Volontariato, attivismo umanitario, vegetarianismo, manifestazioni: basterebbero piccoli grandi passi per evitare di agire negativamente nei confronti di persone, animali o ambiente, ma per molti sembra ancora difficilissimo. Complici sono i pregiudizi, formati da vecchie convinzioni e da media troppo spesso condizionati da fattori economici. Ed è così che il volontario in zone di guerra diventa uno spericolato che dovrebbe starsene a casa, l’animalista un terrorista, il vegetariano uno sciocco che rischia la vita perché non mangia le bistecche. E di questo passo il gay è un effeminato malato, la lesbica una donna confusa, il transgender una prostituta che non merita rispetto.
Le generalizzazioni feriscono, inducono la gente a giustificare le aggressioni e a dimenticare che dovremmo essere davvero tutti fratelli, che la terra che stiamo calpestando è preziosa e che gli animali non si possono catalogare semplicemente come cose a nostro uso e consumo. Ancora meno persone sanno che tutto questo è collegato da uno stile di vita che si sta diffondendo sempre di più, quello vegan. Il vegan oltre a rifiutare qualsiasi prodotto di derivazione animale, si occupa di quanto accade nel mondo, perché è conscio del filo invisibile che collega gli orrori del globo al proprio comportamento quotidiano. In campo alimentare, oltre alla sensibilità per gli animali, sa che recenti studi dichiarano che un’alimentazione non carnivora di massa riuscirebbe a bilanciare il fabbisogno di quelle popolazioni che oggi muoiono di fame. Sa per logica che una maggiore sensibilità nei confronti degli esseri viventi faciliterebbe la diminuzione di guerre e ostilità. Molte malattie oggi diffuse in Occidente vedrebbero un notevole calo se si eliminassero dalla propria alimentazione alcuni cibi diffusi oltre ogni limite, e l’obesità diminuirebbe.
Anche nell’ambiente glbt queste scelte spesso non vengono considerate, soprattutto in Italia.

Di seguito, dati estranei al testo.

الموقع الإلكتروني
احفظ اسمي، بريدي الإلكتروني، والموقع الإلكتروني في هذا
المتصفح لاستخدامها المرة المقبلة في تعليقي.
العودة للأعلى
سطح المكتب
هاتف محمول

In altri Paesi si sono organizzati gruppi glbt vegetariani o vegani, così come gruppi di ebrei o hare krsna gay, per non parlare di quelli, diffusissimi negli USA, di azione umanitaria e volontariato sotto la bandiera arcobaleno. Sarebbe bello se in Italia anche questi gruppi fossero più diffusi e non mosche bianche. Abbiamo così deciso di dare vita ad un nuovo gruppo, apolitico e aconfessionale, che sotto lo stesso nome riunisca vegetariani, vegani, gay, lesbiche, transgender, volontari e chiunque altro abbia a cuore le sorti del nostro pianeta.